寒掠大笑!笑罷方道:「無論你所說的是真是假,能講出這一番話,便說明你極不簡單!

以後你常在老夫身邊,殺老夫的機會自然不少!」

說到這兒,他的聲音輕了些,像是自語般:「但你要記住,你要有十足的把握才能出手,否則,等待你的只有死亡!」

白辰一字一字地道:「多——謝——教——誨!」

※※※

幽求與範離憎向西而行,但見竹林延綿,順著山坡起伏有致,行出二里,果見一山谷中隱約現出房舍一間。
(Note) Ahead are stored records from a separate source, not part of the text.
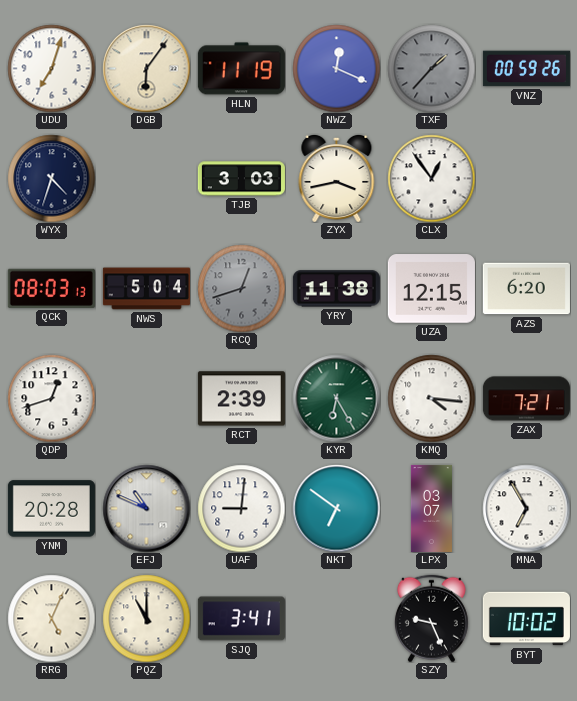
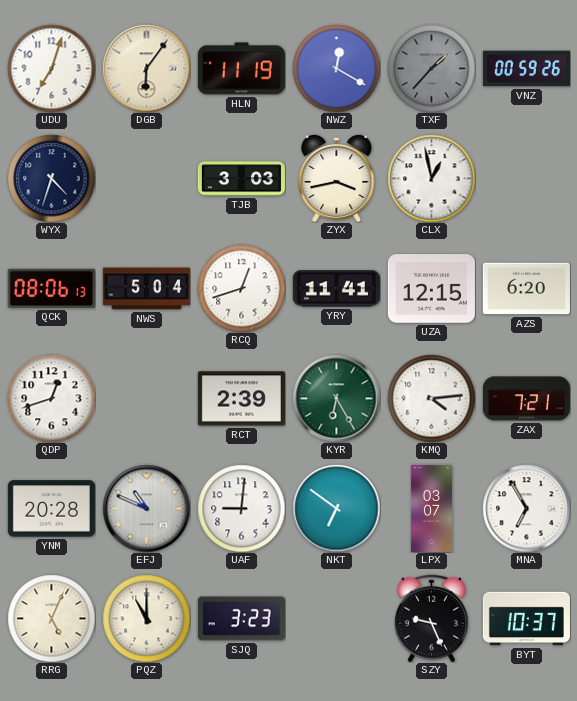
NWZ: 12:19 -> 12:20
CLX: 12:54 -> 12:58
QCK: 08:03 -> 08:06
RCQ dial: grey -> white
YRY: 11:38 -> 11:41
KMQ: 4:16 -> 4:14
SJQ: 3:41 -> 3:23
BYT: 10:02 -> 10:37
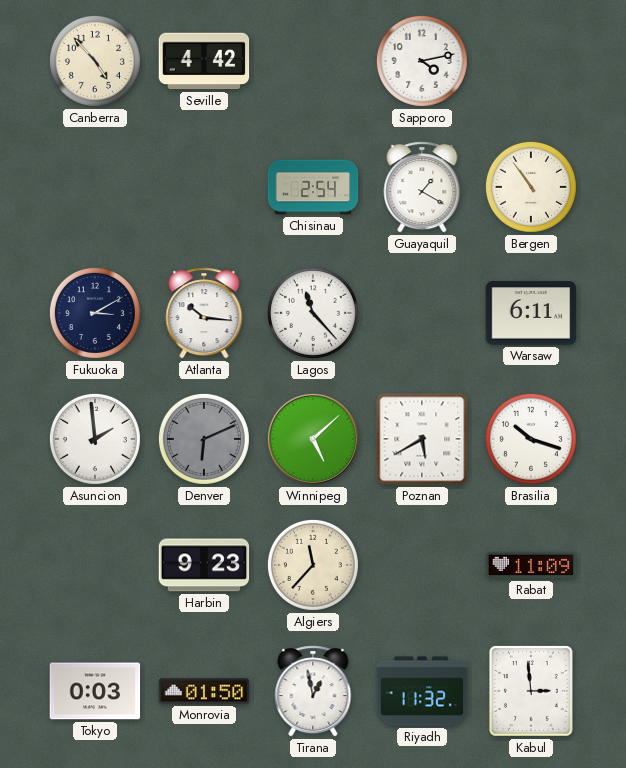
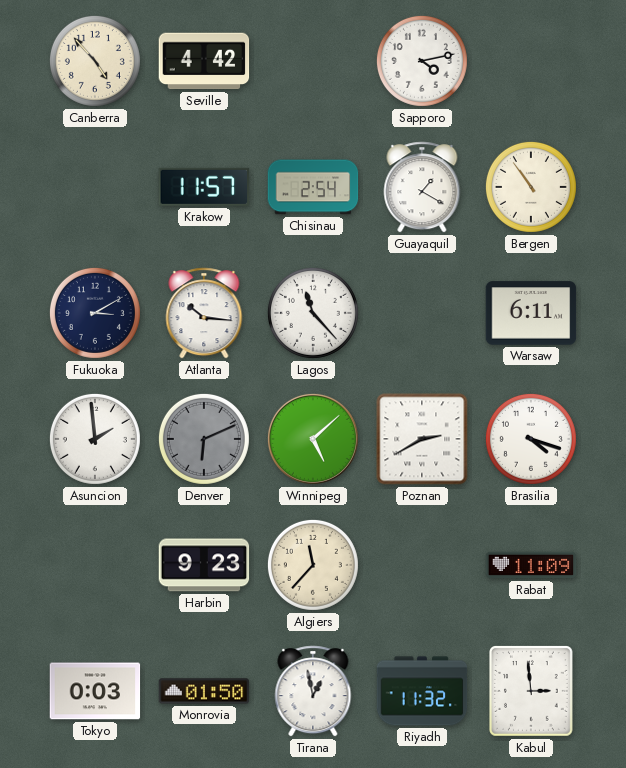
Krakow: none -> 11:57
Poznan: 5:40 -> 2:40
Brasilia: 10:18 -> 4:18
當二人走近那間屋子時,幽求忽然輕輕地「啊」了一聲,臉上神色驚愕欲絕!

但見此屋門前有一青石路彎曲延伸,四周以竹籬隔擋,屋子西側有三株棗樹,綠蔭蒼翠,東側則搭了個涼棚,下襬方桌四張,桌上各有一筒竹筷,一條黃白相間的狗趴在地上,正怔怔地望著兩個不速之客。

屋頂上則樹了一杆旗幟,一個大大的「酒」字迎風飄揚!

這分明是一家酒鋪!範離憎甚至聞到了從屋內飄出的淡淡酒香!

但此地周遭皆無村鎮,縱是傻子,也不會在這荒谷中開設酒鋪!幽求是因為這一點而吃驚嗎?

卻見他臉現茫然之色,喃喃低語:「為什麼這兒也有三株棗樹?為何屋子裡陳放的也是老燒?」他的目光落在了那隻黃白相間的狗身上,忽然輕輕地喚了一聲:「小高……」

範離憎一怔,卻見那狗猛地立了起來,呆呆地望著幽求。

幽求神色更為古怪,他又輕聲道:「小高,過來,過來……」

狗遲疑著一步一步向這邊走來,走出十幾步,便一溜煙直竄過來,在幽求腳邊蹭著身子,發出嗚咽般的叫聲。

幽求嘆息一聲,低聲道:「它果然叫小高……怎會如此?怎會如此?」

在範離憎看來,幽求一直是冷漠傲然,仿若天空中遙遠而孤零的寒星!但自從神秘莫測的柳風出現後,幽求忽然有了讓人吃驚的變化!

幽求彷彿猜知了範離憎的心思,他看了範離憎一眼,道:「假若你與我一樣,在四十年前就見過與此完全相同的酒鋪,就會與我一樣吃驚了!」

範離憎目瞪口呆!

幽求緩緩地接道:「一樣的棗樹,一樣的狗,一樣的桌子、竹籬……惟一不同的就是四十年前的酒鋪是在遙遠的北方,那兒的冬天常常是冰天雪地。」

他苦笑了一下,又道:「甚至,連狗的名字、模樣與當年的那一條狗,也是一般無二!」

範離憎雖未開口,但吃驚之色盡顯臉上。

※※※

四十年前。四十年前的一個冬天。

那一年的冬天,似乎格外的冷,冷得連人的思緒都已冰封。這是一間很簡樸的酒鋪,來這兒喝酒的多半是一些窮苦人。經過一天的辛勞後,他們就會來這兒用一碗烈酒,換得短暫的興奮與飄然。對有些人來說,生活永遠是那麼的沉重,快樂永遠是那麼難求,唯有在微醺的醉意中,才能淡忘一些東西,獲得片刻的輕鬆。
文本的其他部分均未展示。